Effectively, we’ve taken a very large number and reduced the space it takes to display it – higher data density. We’ve given up a bit of the precision, from a display perspective, but when working with very large numbers, the significant digits can be effectively reduced and still convey the important information.

My other example today relates to a pet-peeve of mine – consistency. When working with currency – $1,000.00 – one of the choice formats is to display negative values in red and in parenthesis. Apparently people who spend all their time in ledgers appreciate this format. However, there is no matching format for percentages and I’m always calculating percent change.
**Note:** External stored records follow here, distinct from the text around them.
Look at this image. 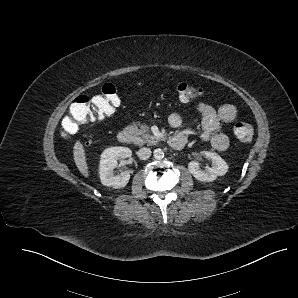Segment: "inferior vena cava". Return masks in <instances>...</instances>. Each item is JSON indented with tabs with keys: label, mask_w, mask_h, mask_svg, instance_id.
I'll list each match as a JSON object with an SVG mask.
<instances>
[{
	"label": "inferior vena cava",
	"mask_w": 298,
	"mask_h": 298,
	"mask_svg": "<svg viewBox=\"0 0 298 298\" xmlns=\"http://www.w3.org/2000/svg\"><path fill=\"white\" fill-rule=\"evenodd\" d=\"M152 152H151V149L148 148V147H143V148H140L139 151H138V157L141 159V160H147L149 159V157L151 156Z\"/></svg>",
	"instance_id": "obj_1"
}]
</instances>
So, I want my negative percent changes in revenue to match my negative revenue numbers.

Again, the default currency format for negative currency is

($1,000.00) which is the equivalent of the custom format $#,##0.00_);[Red]($#,##0.00)

Ok, first an admission I don’t know what some of the above means – specifically the _) just before the semicolon, if someone wants to explain that would be awesome. But I do know that everything before the semicolon deals with positive numbers and everything after it deals with negative numbers. So [Red] in brackets tells Excel to display the text in red and the parentheses surrounding #,##0.00 tells Excel to surround it in parentheses.

So it’s pretty easy to map the same formats to percentages. First we take the custom format equivalent of Excel’s standard percentage display: 0.00%. Notice that it doesn’t do anything with thousands or with negative, so we just plug it into the custom format from above thusly:

#,##0.00%_);[Red](#,##0.00%)

1,000.00% | (1,000.00%)

Effectively, all we did was add the percent sign (%) after the significant digit declaration and we now have percentages that will be similarly formatted to currency.

What about you? What’s your favorite number formatting trick in Excel?

Tags: , ,

6 Responses to “Sharing the Wealth: Random Excel Tip #5”


The underscore means leave a space as wide as the next character. _) leaves a space as wide as the close paren after the positive number, so the positive and negative numbers will line up.

I have so many favorite custom number formats that I wrote a whole tutorial about them:
http://peltiertech.com/Excel/NumberFormats.html


Hey Jon,
thanks for the explanation, that would have never occured to me!

Readers, if you don’t already know and use Jon’s site I encourage you to do so. The article he links to above is quite extensive and has lots of useful information on customizing numbers.

Thanks again Jon.


Looking how to show negative percentages as red and bracketed, and Clint’s suggestion works perfectly, and then went to Jon’s article/site…great stuff! Thanks to you both!


Andy,
glad to be of service!


What is this – #,##0.00($%-409) ?


@Frank: Where did you encounter this format? As far as I can tell, all it does is specify to use commas to separate thousands, 2 significant digits and append the text “($%-409)” to whatever value is entered in the cell.